Prime Minister Recep Tayyip Erdogan, while opening the new Turkish Embassy building in Doha in December 2013, said that 35 Turkish companies are involved in projects exceeding $12 billion. But these numbers, which have increased slightly over the last few months, were not satisfactory. Minister of Finance Mehmet Simsek said, “Political relations are at a perfect level and there is a lot of distance to cover in commerce and investments.”

During his December visit to Doha, Erdogan announced that a branch of Yunus Emre Cultural Centers, which symbolize Turkey’s “soft power,” would open in Doha, and that this would strengthen the relations. No doubt that cultural institutions smooth the way for economic ties. Erdogan’s visit was followed by a Turkish festival in Doha in April 2014 to promote Turkish culture.

It's not easy to gauge the effects of cultural exchanges like a music festival, but it's not an exaggeration to say that nonpolitical factors, such as Turkish TV serials and football coach Uygun, helped boost relations. Uygun, who took over coaching of Umm Salal team, injected vitality into Qatari sports. The team had not won a single game in its last 12 matches, but once Uygun became coach, the team won eight of its nine games, tying one. Uygun, taking advantage of the limelight, relays messages on how relations between the two countries have to be reinforced. Now, the Qataris are said to be after the former coach of Fenerbahce, Aykut Kocaman. If Kocaman is transferred to Al-Gharafa as expected, football will become a substantial catalyst in Turkish-Qatari relations.

Increased interest in Turkey is seen in the rise of Qatari tourists visiting the country, as well as the existence of 47 Qatari companies. According to Ahmet Demirok, Turkey’s ambassador in Doha, 7,600 Qatari tourists visited Turkey in 2011; 14,000 in 2012; and 20,000 in 2013.
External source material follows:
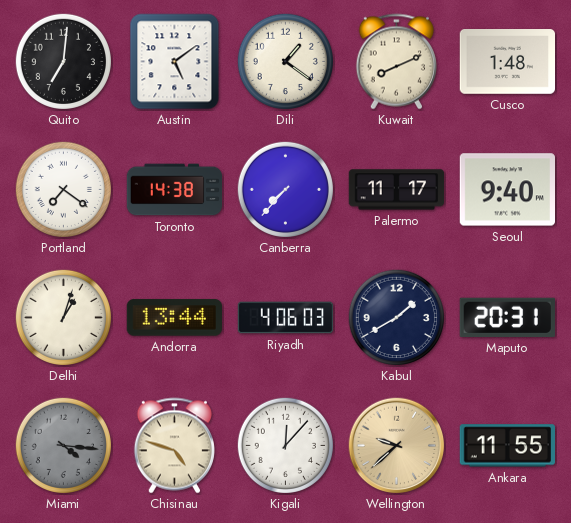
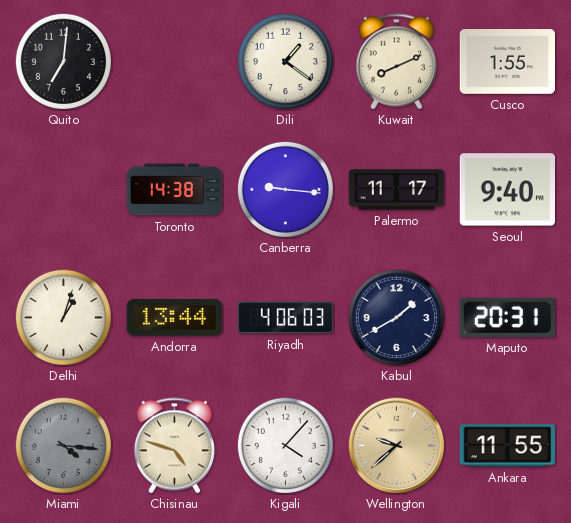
Austin: 5:09 -> none
Cusco: 1:48 -> 1:55
Portland: 7:21 -> none
Canberra: 7:37 -> 9:16
Kigali: 12:07 -> 4:07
Of course, this cannot be compared with the more than 4 million Russian tourists who visit the country, but, when you consider the spending and investment potential of the Qataris who number no more than 280,000, Erdogan’s brotherly embrace of Qatari Emir Tamim bin Hamad Al Thani is better understood. 

After the Justice and Development Party (AKP) resoundingly won the March 30 local elections, Qatari Investment Authority officials met with Turkey’s privatization agency officials with the intent of investing $20 billion in Turkey. The Qataris are interested in Derince port, Yatagan Thermal Power Station, Afsin-Elbistan Thermal Power Station and valuable lands in Istanbul.

If these efforts yield results, it could mean that Erdogan, whose relations with the West are in the doldrums, will find the hot money he wants from the Gulf.